Proving if $|A|\ge 4 \vee |A|\le 2$ then $|A+A|\neq 4$ with direct, contradiction and contraposition

Question

Prove if $|A|\ge 4 \vee |A|\le 2$ then $|A+A|\neq 4$. $A$ is some set and we define $A+B=\{a+b|a\in A, b\in B\}$, $A$ is some subset of the reals.

In a direct proof and proof by contradiction I'd have to check every case for $|A|=0,1,2,4$ right?

In a proof by contra position I'd have to show that if $|A+A|=4$ then $|A|=3$ but I'm getting a contradiction, suppose $A+A=\{a,b,c,d\}$ then

$a=m+m\\b=n+n\\c=l+l\\d=m+n$

But there are still two elements left: $n+l,m+l$. How could it be that a direct proof works but a contra position results in a contradiction?

Answer 1

I think it's easier to prove this directly. If |A| = 1, it's clear that |A + A| is not 4. If |A| = 2, then A + A can have at most 3 elements. If |A| = n > 4, then let the elements of A be:

a1, a2, ...., an

We know that a1, ..., a5 are distinct. So 2a1, 2a2, ..., 2a5 are distinct, but these are in the form ai + ai with ai in A; thus, A + A has at least 5 elements.

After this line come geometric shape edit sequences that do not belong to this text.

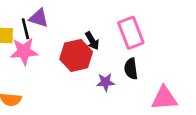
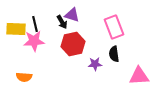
purple triangle: (39, 18) -> (72, 15), moved
black arrow: (92, 41) -> (62, 22), moved

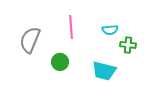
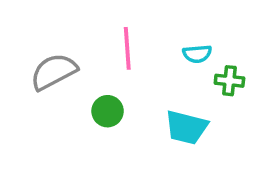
gray semicircle: (30, 40) -> (54, 72), turned 40

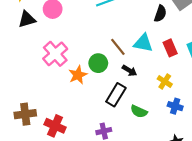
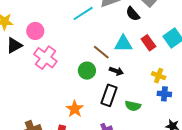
black semicircle: (160, 14) -> (133, 14), turned 133
pink cross: (55, 54) -> (45, 58), moved
orange star: (78, 75) -> (75, 109), moved
yellow cross: (165, 81) -> (159, 76), moved

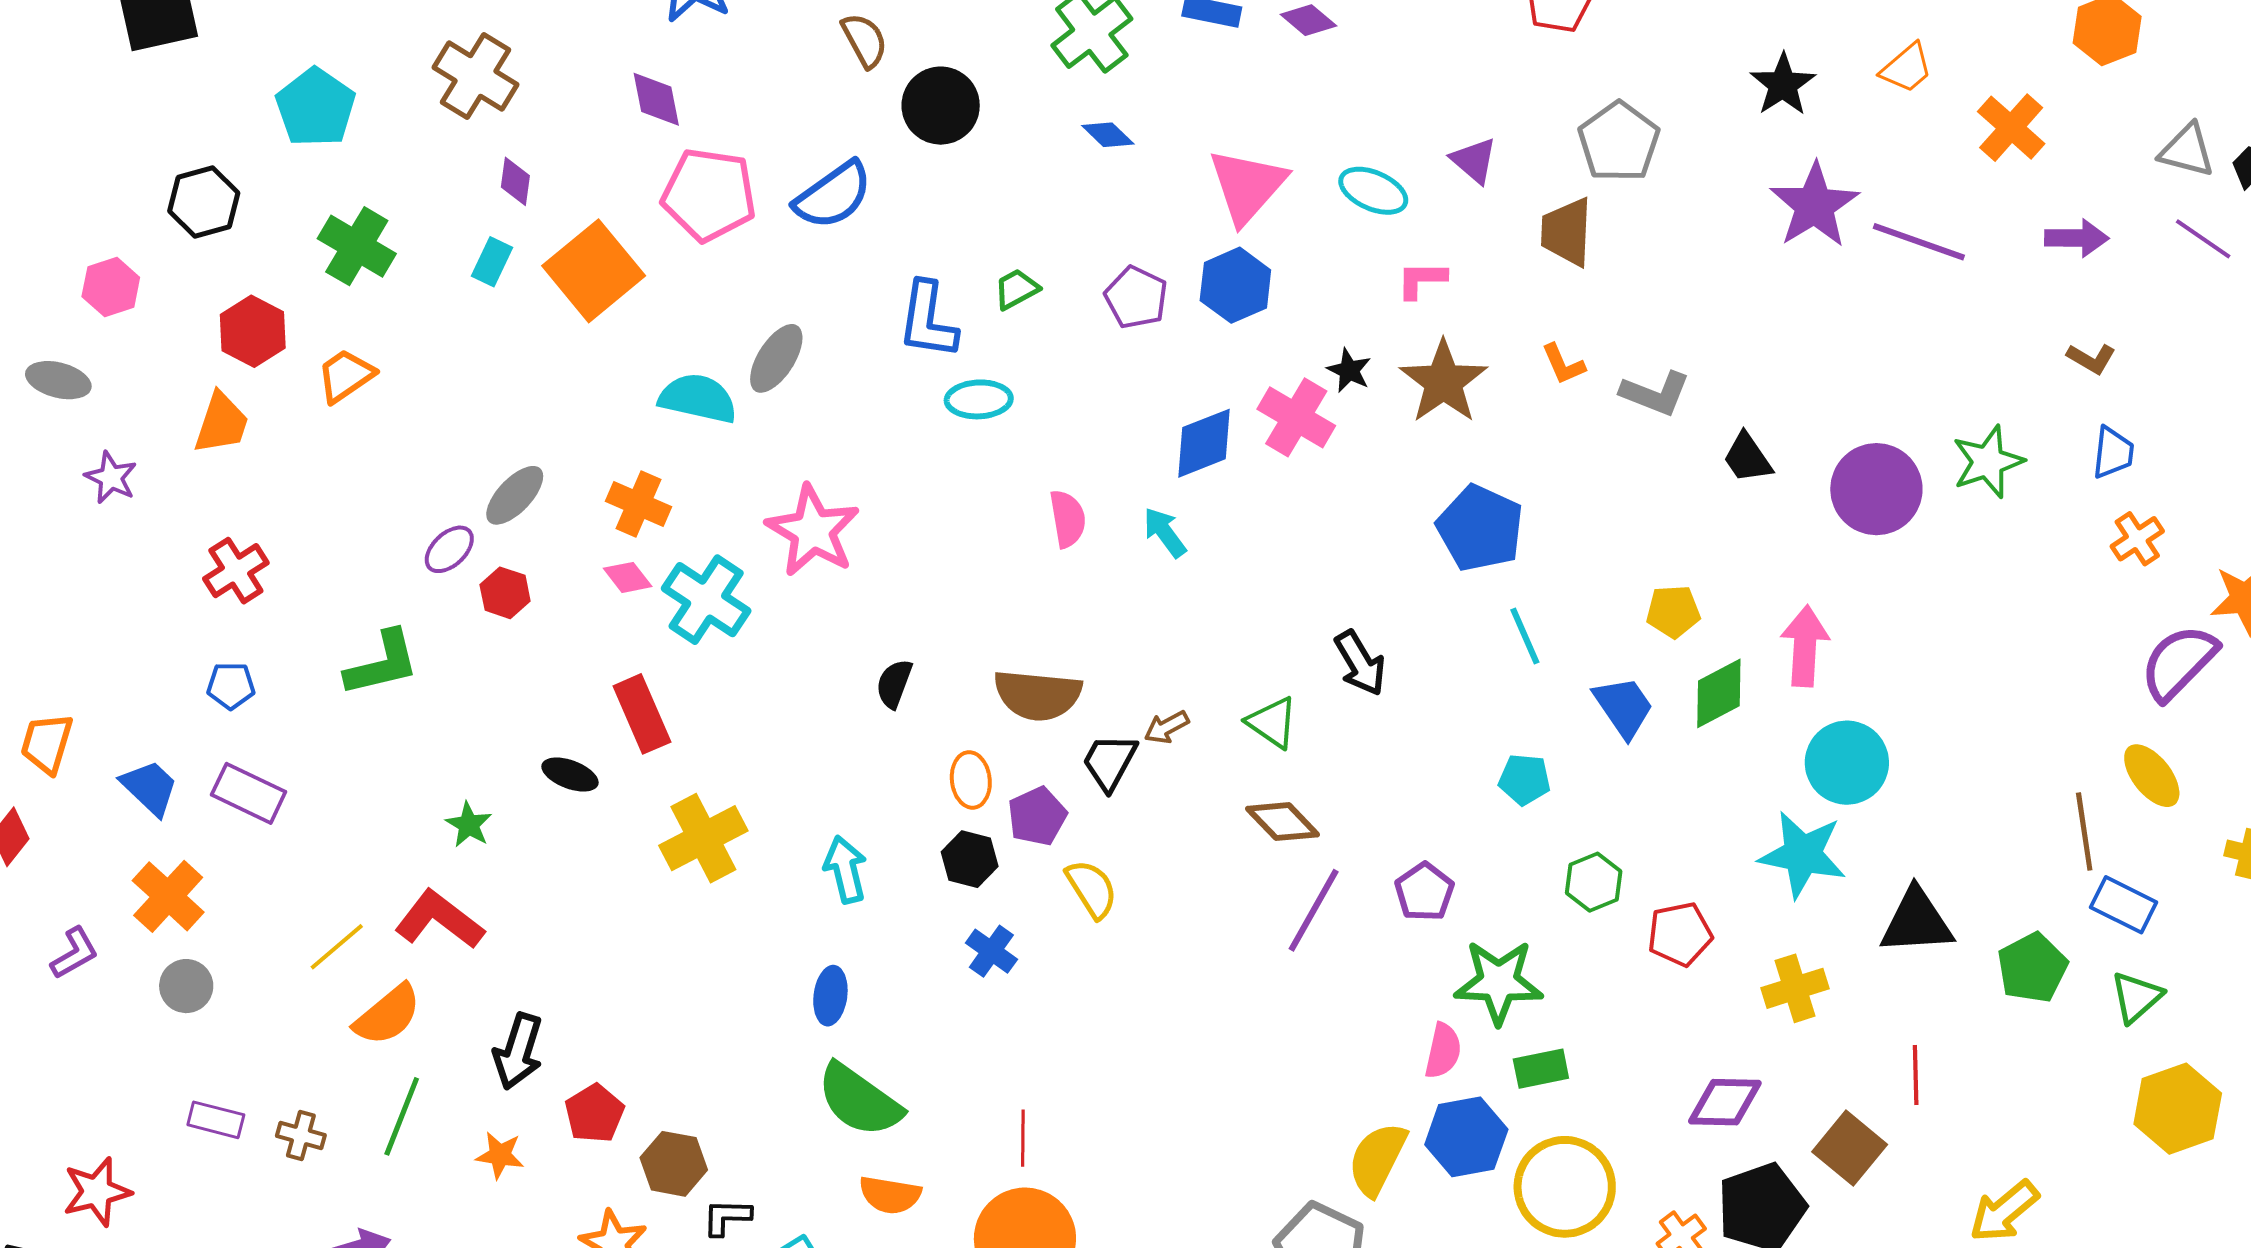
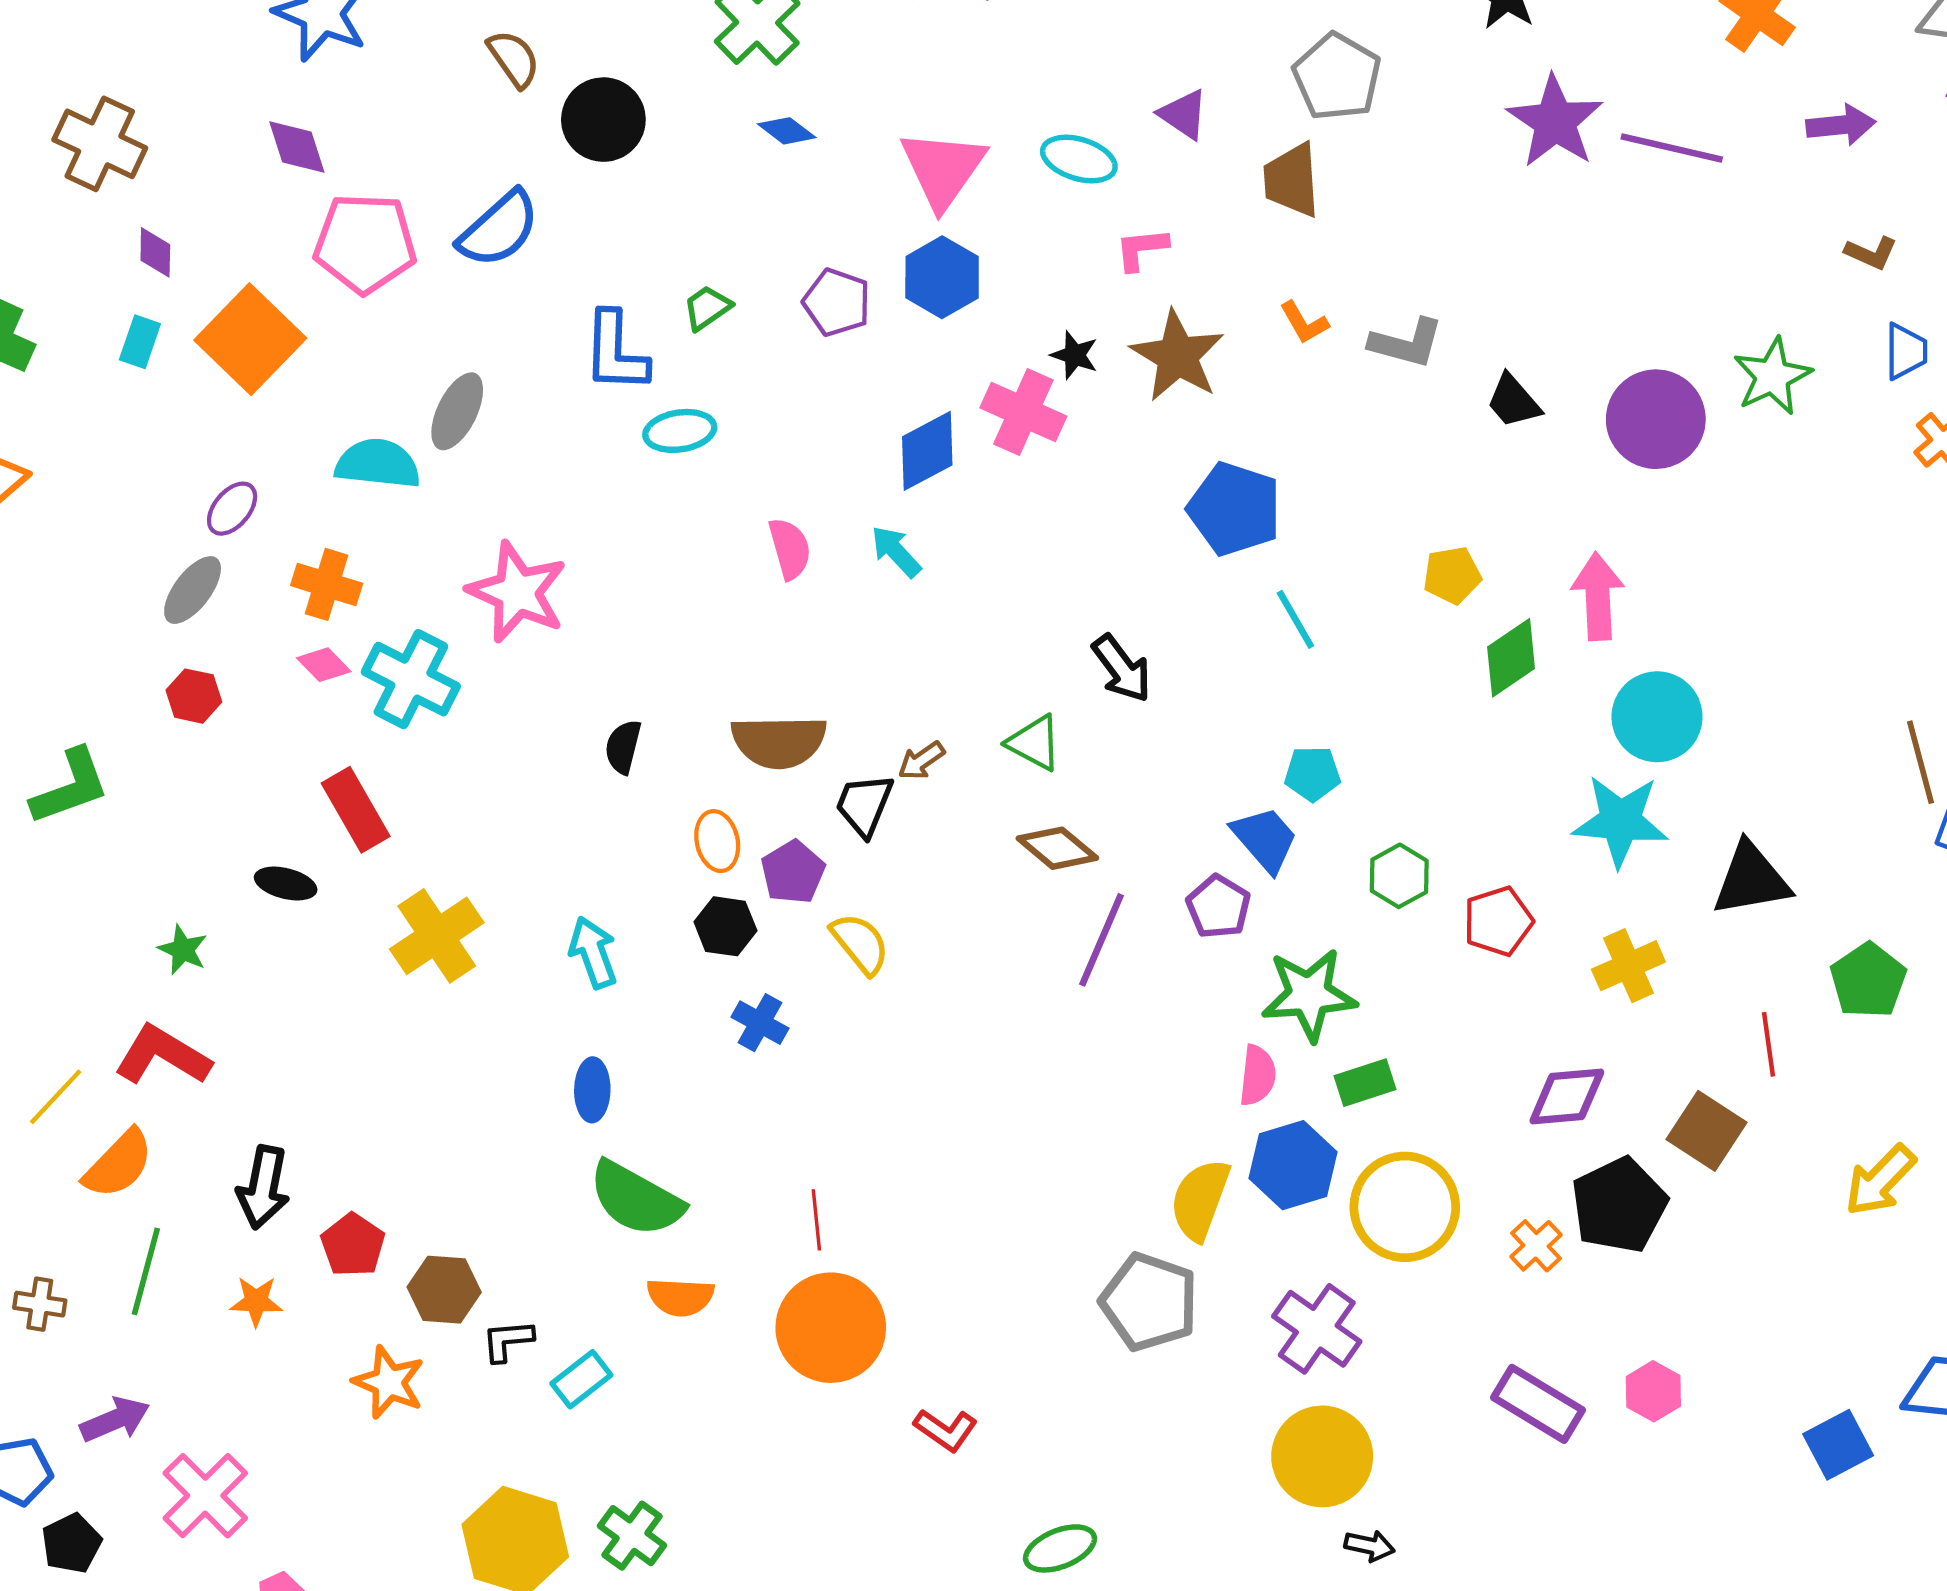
purple ellipse: (449, 549) -> (232, 509), moved
blue trapezoid: (1624, 707) -> (1265, 839), moved
green pentagon: (2032, 968) -> (1868, 980), moved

It remains to handle the case |A| = 4. For this, let A = {a1, a2, a3, a4}. It's easy to see |A + A| >= 4 because 2ai are distinct, for all i. Now if |A + A| = 4, then it must be that:

A + A = {2a1, 2a2, 2a3, 2a4}.

Now, work out a contradiction by forcing the existence of an additional element ak + at for some k and t between 1 and 4.

Answer 2

The rules of the game are unclear.

You have to tell us the underlying (abelian) group of which $A$ is a subset. E.g., if $A={\mathbb Z}_2\oplus{\mathbb Z}_2$ is the four group then $|A|=4$ and $|A+A|=|A|=4$.